-- Directions for this task --
Look through the listing below and write out exactly the lines from the line with "במשקה מתוק, או" to the line with "סוכר או דבש.", both included, and no others.

-- Data section --
=== Section Start ===

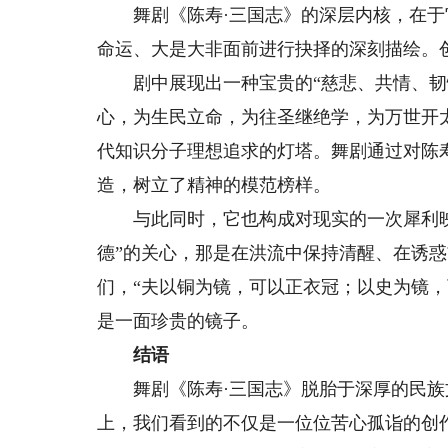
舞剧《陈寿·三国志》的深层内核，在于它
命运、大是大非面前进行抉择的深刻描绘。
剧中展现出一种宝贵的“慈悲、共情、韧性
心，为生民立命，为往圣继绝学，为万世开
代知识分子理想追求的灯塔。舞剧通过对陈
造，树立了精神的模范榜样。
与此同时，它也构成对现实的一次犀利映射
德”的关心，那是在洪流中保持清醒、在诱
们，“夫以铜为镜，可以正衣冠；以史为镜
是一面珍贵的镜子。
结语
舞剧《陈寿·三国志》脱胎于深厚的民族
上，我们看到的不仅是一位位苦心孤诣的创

=== Section End ===
=== Section Start ===

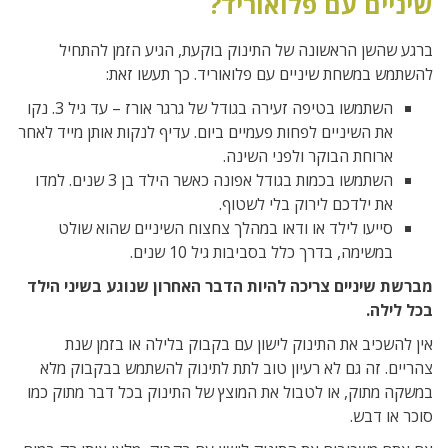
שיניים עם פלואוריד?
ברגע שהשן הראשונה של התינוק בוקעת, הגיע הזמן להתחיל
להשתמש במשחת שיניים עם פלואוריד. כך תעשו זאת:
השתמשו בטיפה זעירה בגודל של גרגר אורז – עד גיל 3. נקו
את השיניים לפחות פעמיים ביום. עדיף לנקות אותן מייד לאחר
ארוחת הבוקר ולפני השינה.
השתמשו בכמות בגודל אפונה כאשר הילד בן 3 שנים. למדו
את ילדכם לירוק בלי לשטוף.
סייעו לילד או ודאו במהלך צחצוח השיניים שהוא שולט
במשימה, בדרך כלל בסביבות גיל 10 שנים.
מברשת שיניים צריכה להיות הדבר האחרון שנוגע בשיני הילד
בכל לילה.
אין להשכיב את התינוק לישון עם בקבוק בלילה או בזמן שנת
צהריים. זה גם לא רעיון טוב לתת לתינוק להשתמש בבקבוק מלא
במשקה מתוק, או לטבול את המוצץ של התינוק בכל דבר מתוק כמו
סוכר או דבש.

=== Section End ===

-- Solution for this task --
במשקה מתוק, או לטבול את המוצץ של התינוק בכל דבר מתוק כמו
סוכר או דבש.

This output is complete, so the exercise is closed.